The multi-threading in lasR
is pretty similar to
lidR
, except it does not use the package
future
. Everything is natively coded in C++ with
OpenMP
. There are 4 different parallelization strategies
that can be assigned for a given task with
exec(pipeline, ncores = strategy_name(n))
or that can be
assigned globally for the entiere session with
set_parallel_strategy(strategy_name(n))
.
lasR
usesOpenMP
which means that the package supports parallelism on Linux and Windows but not on macOS where Apple has explicitly disabledOpenMP
support in compilers that they ship inXcode
. Interested readers can read the following links: OpenMP on macOS; OpenBLAS and OpenMP on macOS ; Enable OpenMP for macOS
Sequential strategy
set_parallel_strategy(sequential())
# or
exec(pipeline, on = f, ncores = sequential())
The sequential strategy is not the default strategy.
However, it is easier to start with this option to explain some
specificities of lasR
. In sequential processing, as the
name indicates, the files are processed sequentially, and nothing is
parallelized. The point cloud from one file passes through the pipeline
while the other files are waiting to be processed. This is represented
in the figure below.
Concurrent points strategy
set_parallel_strategy(concurrent_points(4))
# or
exec(pipeline, on = f, ncores = concurrent_points(4))

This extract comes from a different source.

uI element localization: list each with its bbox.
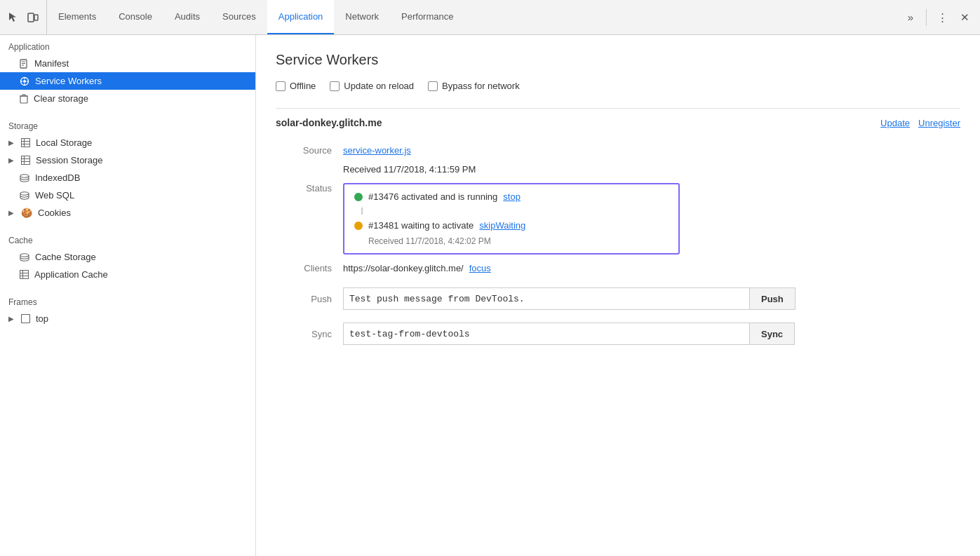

Concurrent points with half_cores()
is the default
strategy. The files are processed sequentially. The point cloud from one
file passes through the pipeline while the other files are waiting.
Inside the pipeline, some stages are parallelized and are processing the
points in different threads. Each core processes a subset of the point
cloud. The stages that are parallelized are consequently faster, but in
practice, not a lot of stages can easily be parallelized this way.
Concurrent files strategy
set_parallel_strategy(concurrent_files(4))
# or
exec(pipeline, on = f, ncores = concurrent_files(4))
# or
exec(pipeline, on = f, ncores = 4) # more convenient
The files are processed in parallel. The point cloud from several files passes through several cloned pipelines while the other files are waiting. Inside the pipeline, the stages are not parallelized. This puts a lot of pressure on the disk because many files are read simultaneously, but also each stage can write some raster/vector/LAS files simultaneously. Additionally, it uses a lot of memory since many LAS files are loaded in memory simultaneously. With modern and fast SSD disks and a significant amount of RAM, this is the fastest option. Of course, users should not use all their cores; otherwise, they may run out of memory. See also the benchmarks vignette.
Nested strategy
set_parallel_strategy(nested(4, 2))
# or
exec(pipeline, on = f, ncores = nested(4, 2))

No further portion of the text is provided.